Interview with SHUNSHUN
photography : shunshun
words : Reiji Yamakura/IDREIT
We could make an interview with a Japanese architect-tuned-artist, shunshun, who draws a detailed artwork with the ballpoint pen only. He describes himself as “Sobyo-ka (a person who draws).”
In the interview, we asked how he quit the architectural design job and became an artist and the theme of his abstract artwork collection.
It was a big surprise to hear that you used to work as an architectural designer. What made you become an artist?
When I was a student of architecture, I loved architectures designed by Le Corbusier and Louis I. Kahn. I traveled around Japan and the world to sketch buildings and landscapes with a pen. In the following eight years, I worked as an architectural designer. However, after the Great East Japan Earthquake in 2011, I started to wonder what I really want to do in my life.
Then I suddenly left the company. At that time, I was impressed by the magnificent appearance of Mt. Fuji and draw Mt. Fuji for the first time. After that, while thinking about my future, I thought what I wanted to do was drawing. I held a small exhibition at a small cafe in Tokyo. When I saw my drawing of Mt. Fuji brightened one of the audience's face, I thought, “My drawings may give people joy and happiness.” Then I decided to be an artist.
When did you start to draw abstract art by lines only?
After I left my job, I moved to Hiroshima in 2012 and drew landscapes. One day, the gallery owner said, "I do not need a good picture. Please bring me a work drawn with unconscious lines." He also said that there is something we can learn from the life of insects.
I wondered what it meant that he does not want good drawings, then the silkworm suddenly came to my mind. Silkworms tend to eat leaves in one direction. So, I tried to have the same feeling as a silkworm and draw a dotted line from the edge of the paper. After pulling one line, go back to the second line and draw a dotted line again in the same direction. When repeating the simple work, I felt that my state mind and body appeared on the line. That work drawn only by the dotted line is ‘Sea/drawing (2013).’
After that, I made artwork that drawn only with straight lines. It was the beginning of the series that continues today.
Even after that, I've been thinking about how I can draw unconscious lines. When I draw a line, I felt that I could create a new expression by being aware of how I take a breath. That's how I created ‘Breath.’
The frame of ‘Breath’ is also beautiful.
I met Yuji Takahashi of local furniture atelie 'SASIMONOKAGUTAKAHASHI' in Hiroshima, and Mr. Takahashi has been custom-made frames for me since then. I actually designed the blueprint for the frame. This frame would not be created without his high quality joinery skills.
You have even designed the blueprint for the frame! Your work and frame match perfectly. How do you choose the theme of your artwork?
I want to draw both abstract and representational art, so I freely draw what I want to show.
There was a time when I started to draw rains; it began to snow outside. It was bright snow, and as I draw drawings while watching the snow falling, my feelings became whiter and whiter. Finally, I finished whitey abstract work, not a work of rain. I named it ‘Byakugun’ (Byakugun is a name of traditional Japanese colour, also it means the group of white things). In such abstract work, I want to show the phenomenon itself and the particles in the natural world.

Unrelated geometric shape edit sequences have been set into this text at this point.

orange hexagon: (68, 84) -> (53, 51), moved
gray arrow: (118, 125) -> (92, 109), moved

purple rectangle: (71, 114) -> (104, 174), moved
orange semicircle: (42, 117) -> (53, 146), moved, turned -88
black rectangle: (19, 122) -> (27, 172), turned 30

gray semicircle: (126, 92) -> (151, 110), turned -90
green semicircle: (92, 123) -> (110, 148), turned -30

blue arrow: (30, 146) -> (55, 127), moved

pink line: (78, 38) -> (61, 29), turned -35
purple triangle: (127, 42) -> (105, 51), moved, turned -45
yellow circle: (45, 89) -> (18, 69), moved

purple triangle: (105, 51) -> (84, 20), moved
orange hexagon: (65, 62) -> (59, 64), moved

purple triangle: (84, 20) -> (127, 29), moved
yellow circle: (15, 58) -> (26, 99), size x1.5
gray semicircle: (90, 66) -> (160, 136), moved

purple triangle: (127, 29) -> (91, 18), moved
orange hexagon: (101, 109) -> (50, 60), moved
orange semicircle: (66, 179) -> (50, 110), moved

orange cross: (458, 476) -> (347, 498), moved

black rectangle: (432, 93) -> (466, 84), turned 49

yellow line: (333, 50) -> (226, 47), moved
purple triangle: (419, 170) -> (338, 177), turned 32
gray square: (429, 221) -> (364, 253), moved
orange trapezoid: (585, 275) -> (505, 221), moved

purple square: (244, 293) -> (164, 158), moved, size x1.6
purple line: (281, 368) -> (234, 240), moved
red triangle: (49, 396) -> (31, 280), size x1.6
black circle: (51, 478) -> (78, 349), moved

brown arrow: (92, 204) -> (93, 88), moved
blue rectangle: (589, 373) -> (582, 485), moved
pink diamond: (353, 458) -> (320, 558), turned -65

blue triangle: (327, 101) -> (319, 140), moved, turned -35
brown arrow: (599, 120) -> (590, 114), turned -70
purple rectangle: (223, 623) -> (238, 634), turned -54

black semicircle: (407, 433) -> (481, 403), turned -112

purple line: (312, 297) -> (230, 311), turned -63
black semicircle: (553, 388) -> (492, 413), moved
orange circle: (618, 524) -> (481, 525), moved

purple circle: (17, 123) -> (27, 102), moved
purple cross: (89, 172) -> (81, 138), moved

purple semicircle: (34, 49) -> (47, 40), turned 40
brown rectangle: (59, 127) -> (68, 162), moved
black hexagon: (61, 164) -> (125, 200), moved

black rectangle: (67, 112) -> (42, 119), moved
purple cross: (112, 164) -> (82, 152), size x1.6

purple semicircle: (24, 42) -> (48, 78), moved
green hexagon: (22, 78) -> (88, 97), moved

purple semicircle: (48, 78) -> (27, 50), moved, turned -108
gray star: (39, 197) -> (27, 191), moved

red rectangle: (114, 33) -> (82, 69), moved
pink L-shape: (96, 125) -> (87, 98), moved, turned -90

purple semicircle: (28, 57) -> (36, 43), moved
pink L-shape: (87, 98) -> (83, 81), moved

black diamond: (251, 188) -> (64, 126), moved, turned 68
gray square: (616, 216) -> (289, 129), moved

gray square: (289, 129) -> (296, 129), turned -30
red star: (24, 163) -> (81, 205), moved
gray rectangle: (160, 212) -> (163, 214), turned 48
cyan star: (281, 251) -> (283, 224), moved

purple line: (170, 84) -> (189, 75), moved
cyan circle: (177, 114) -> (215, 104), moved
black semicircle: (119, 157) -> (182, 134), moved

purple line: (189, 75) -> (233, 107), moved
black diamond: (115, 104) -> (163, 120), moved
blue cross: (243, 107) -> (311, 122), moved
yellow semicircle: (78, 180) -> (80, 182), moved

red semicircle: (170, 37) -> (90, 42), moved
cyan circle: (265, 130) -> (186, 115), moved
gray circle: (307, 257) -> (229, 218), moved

Do you have any thoughts or ideas to get influenced so far?
I think a Biologist, Shinichi Fukuoka's concept of “dynamic equilibrium” influenced my thought. Each line can draw once in a lifetime, and I feel that the group of lines is a part of dynamic equilibrium. One day, I saw a macro photographed picture of a needle and groove of phonograph record in a photobook ‘Hari to mizo stylus & groove (photographer: Keigo Saito).’
I felt that the parallel grooves and the needle were the same as the relationship between my work and pen. I record a landscape like a groove on a phonograph record, and people saw my work and reproduce that landscape through their eyes. I have that kind of image. I think it is the mysterious role of the body.
What kind of work do you do recently?
My current major three works are having an exhibition of my artworks, drawing illustrations for books, and commission work by customer's order. My paintings were used on clothes at the request of a fashion brand. Recently, I have more requests to draw pictures for hotels and car showrooms. I'm thinking of working on such new challenges positively.
Lastly, please tell me about the large-scale work ‘Light sea (2020)’ currently exhibited at a gallery GULIGULI in Osaka.
I wanted to draw the sea with lights on a large canvas of 1620×1303mm. The idea came from the sea I saw, and my memories of impressive scenery encouraged me in the past.
Based on that, I wanted to draw the sea with light. The sea gave me the feeling of praying and healing, so I also wanted to express those feelings. I often draw the sea because I was born in the seaside town. My childhood memories stay horizontal with the image of the sea.
It would be great if my work opened up people's sensibility to nature and motivate them to see the sea or go travel.
At the end of the interview, he talked about the charm of drawing of hand in such digitised modern times. "It is more rational for machines to draw lines repeatedly compared with doing it by hand. However, I believe that using an analog body and perform work close to machine add the mysterious taste of body on artwork."